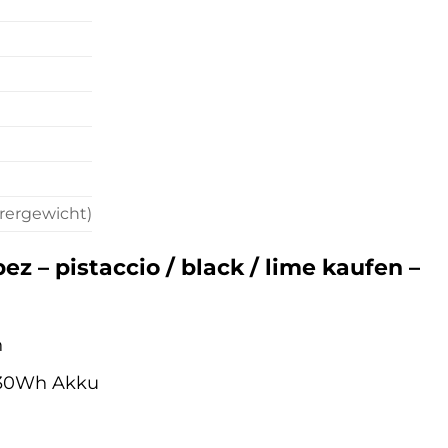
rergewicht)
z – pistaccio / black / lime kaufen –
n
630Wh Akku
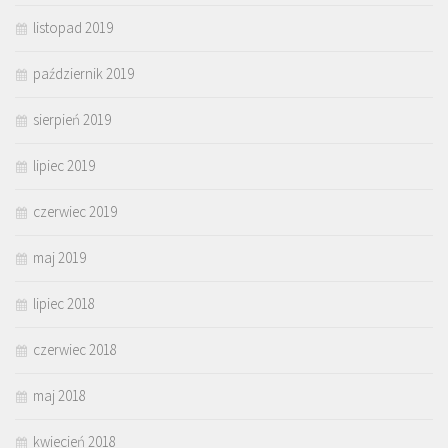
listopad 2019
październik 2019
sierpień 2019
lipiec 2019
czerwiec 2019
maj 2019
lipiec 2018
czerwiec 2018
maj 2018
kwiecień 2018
....
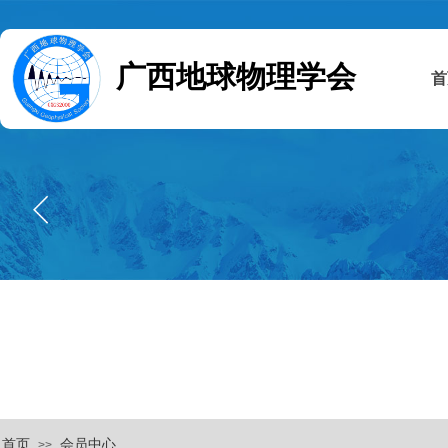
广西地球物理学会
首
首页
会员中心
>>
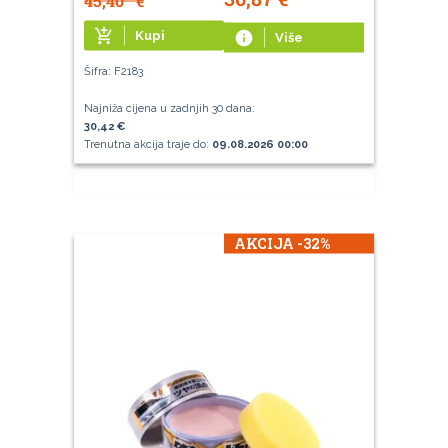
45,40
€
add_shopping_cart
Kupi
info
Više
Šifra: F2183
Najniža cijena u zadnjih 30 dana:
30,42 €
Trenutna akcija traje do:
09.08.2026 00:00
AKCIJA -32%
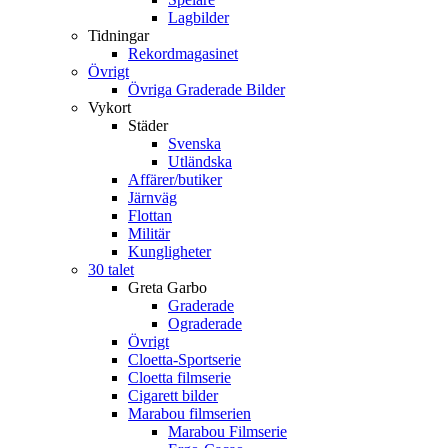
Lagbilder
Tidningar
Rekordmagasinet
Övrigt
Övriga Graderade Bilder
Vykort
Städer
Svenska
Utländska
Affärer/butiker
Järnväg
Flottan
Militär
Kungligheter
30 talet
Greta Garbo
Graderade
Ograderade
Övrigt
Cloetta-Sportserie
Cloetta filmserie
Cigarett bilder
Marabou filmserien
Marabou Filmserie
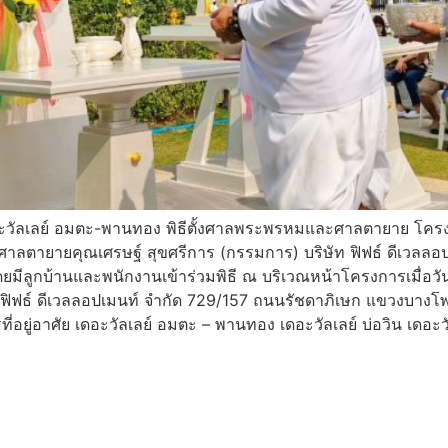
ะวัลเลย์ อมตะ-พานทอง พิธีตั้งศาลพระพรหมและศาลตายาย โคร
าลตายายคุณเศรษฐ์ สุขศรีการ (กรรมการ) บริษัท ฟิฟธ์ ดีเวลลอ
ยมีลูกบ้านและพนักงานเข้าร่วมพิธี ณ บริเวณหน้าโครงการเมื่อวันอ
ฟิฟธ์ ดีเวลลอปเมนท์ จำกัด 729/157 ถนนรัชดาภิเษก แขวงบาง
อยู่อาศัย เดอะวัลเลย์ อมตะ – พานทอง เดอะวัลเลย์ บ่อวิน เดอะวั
....
Text only, no pictures: please print exactly the lines above from the line with "rergewicht)" up to and including the line with "kwiecień 2018", and nothing else.

rergewicht)
z – pistaccio / black / lime kaufen –
n
630Wh Akku
listopad 2019
październik 2019
sierpień 2019
lipiec 2019
czerwiec 2019
maj 2019
lipiec 2018
czerwiec 2018
maj 2018
kwiecień 2018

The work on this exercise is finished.